Supported Instance Types and Frameworks - Amazon SageMaker AI

Supported Instance Types and Frameworks

Amazon SageMaker Neo supports popular deep learning frameworks for both compilation and deployment. You can deploy your model to cloud instances or AWS Inferentia instance types.

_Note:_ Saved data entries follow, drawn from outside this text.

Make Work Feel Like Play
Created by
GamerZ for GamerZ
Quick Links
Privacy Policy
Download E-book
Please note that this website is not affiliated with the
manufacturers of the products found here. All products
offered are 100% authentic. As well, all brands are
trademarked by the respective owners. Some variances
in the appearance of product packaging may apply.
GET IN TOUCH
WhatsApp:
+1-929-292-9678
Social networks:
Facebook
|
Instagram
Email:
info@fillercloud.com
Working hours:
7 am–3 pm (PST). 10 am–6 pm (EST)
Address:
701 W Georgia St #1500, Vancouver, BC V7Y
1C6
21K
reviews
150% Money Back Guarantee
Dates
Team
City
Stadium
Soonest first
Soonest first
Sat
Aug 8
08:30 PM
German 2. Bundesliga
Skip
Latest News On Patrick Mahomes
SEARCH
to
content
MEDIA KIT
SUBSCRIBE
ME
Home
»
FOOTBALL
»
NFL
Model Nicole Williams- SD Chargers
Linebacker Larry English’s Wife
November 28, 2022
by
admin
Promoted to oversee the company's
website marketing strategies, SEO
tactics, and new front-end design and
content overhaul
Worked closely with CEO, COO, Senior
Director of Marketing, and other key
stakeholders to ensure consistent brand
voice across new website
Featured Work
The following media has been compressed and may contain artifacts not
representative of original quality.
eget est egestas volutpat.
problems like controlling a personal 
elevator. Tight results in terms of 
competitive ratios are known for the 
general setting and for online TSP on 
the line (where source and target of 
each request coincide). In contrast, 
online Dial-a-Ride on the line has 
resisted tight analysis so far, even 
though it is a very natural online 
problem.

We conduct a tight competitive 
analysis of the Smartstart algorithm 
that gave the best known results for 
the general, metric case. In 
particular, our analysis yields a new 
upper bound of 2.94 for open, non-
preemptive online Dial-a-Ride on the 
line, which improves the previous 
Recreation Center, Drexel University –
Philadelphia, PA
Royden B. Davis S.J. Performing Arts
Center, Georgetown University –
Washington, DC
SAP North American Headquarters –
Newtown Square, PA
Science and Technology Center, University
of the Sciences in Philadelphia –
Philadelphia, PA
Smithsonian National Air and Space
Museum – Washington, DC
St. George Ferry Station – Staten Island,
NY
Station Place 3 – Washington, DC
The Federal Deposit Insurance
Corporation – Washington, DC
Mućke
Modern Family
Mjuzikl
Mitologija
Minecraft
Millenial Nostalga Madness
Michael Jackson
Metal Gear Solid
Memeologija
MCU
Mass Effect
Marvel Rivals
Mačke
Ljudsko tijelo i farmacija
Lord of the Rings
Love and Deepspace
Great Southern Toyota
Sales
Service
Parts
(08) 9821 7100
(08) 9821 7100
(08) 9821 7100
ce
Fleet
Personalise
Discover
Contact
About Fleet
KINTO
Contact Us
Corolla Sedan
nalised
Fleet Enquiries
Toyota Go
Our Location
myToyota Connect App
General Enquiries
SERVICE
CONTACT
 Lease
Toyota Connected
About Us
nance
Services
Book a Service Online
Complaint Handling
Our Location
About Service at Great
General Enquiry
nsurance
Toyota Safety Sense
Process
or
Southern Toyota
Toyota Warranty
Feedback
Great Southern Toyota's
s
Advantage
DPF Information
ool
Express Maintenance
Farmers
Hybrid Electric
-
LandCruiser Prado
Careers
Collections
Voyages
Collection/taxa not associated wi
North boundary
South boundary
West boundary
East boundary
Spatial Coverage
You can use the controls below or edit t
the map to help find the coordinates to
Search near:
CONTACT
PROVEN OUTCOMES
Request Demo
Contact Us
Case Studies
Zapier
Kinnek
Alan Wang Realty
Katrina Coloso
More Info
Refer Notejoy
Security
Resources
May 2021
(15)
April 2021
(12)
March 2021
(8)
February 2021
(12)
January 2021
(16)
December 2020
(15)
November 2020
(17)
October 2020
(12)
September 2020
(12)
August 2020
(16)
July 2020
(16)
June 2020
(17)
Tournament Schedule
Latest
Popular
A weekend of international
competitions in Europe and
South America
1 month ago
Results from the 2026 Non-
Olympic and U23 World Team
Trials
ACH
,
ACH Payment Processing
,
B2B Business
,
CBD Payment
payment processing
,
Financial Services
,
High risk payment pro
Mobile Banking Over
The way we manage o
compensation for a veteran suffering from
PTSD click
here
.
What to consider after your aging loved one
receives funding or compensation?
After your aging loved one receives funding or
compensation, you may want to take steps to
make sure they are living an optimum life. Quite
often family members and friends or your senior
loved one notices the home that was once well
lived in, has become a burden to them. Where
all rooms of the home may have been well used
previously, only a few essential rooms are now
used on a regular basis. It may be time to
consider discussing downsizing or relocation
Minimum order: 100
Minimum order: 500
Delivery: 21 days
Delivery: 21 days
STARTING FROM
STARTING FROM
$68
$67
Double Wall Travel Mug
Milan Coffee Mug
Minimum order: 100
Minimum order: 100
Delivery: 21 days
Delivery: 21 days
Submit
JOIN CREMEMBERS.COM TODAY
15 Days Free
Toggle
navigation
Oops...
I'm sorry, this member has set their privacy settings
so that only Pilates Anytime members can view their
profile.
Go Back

The following describes frameworks SageMaker Neo supports and the target cloud instances you can compile and deploy to. For information on how to deploy your compiled model to a cloud or Inferentia instance, see Deploy a Model with Cloud Instances.

Cloud Instances

SageMaker Neo supports the following deep learning frameworks for CPU and GPU cloud instances:

Framework Framework Version Model Version Models Model Formats (packaged in *.tar.gz) Toolkits
MXNet 1.8.0 Supports 1.8.0 or earlier Image Classification, Object Detection, Semantic Segmentation, Pose Estimation, Activity Recognition One symbol file (.json) and one parameter file (.params) GluonCV v0.8.0
ONNX 1.7.0 Supports 1.7.0 or earlier Image Classification, SVM One model file (.onnx)
Keras 2.2.4 Supports 2.2.4 or earlier Image Classification One model definition file (.h5)
PyTorch 1.4, 1.5, 1.6, 1.7, 1.8, 1.12, 1.13, or 2.0 Supports 1.4, 1.5, 1.6, 1.7, 1.8, 1.12, 1.13, and 2.0

Image Classification

Versions 1.13 and 2.0 support Object Detection, Vision Transformer, and HuggingFace

One model definition file (.pt or .pth) with input dtype of float32
TensorFlow 1.15.3 or 2.9 Supports 1.15.3 and 2.9 Image Classification

For saved models, one .pb or one .pbtxt file and a variables directory that contains variables

For frozen models, only one .pb or .pbtxt file

XGBoost 1.3.3 Supports 1.3.3 or earlier Decision Trees One XGBoost model file (.model) where the number of nodes in a tree is less than 2^31
Note

“Model Version” is the version of the framework used to train and export the model.

Instance Types

You can deploy your SageMaker AI compiled model to one of the cloud instances listed below:

Instance Compute Type

ml_c4

Standard

ml_c5

Standard

ml_m4

Standard

ml_m5

Standard

ml_p2

Accelerated computing

ml_p3

Accelerated computing

ml_g4dn

Accelerated computing

For information on the available vCPU, memory, and price per hour for each instance type, see Amazon SageMaker Pricing.

Note

When compiling for ml_* instances using PyTorch framework, use Compiler options field in Output Configuration to provide the correct data type (dtype) of the model’s input.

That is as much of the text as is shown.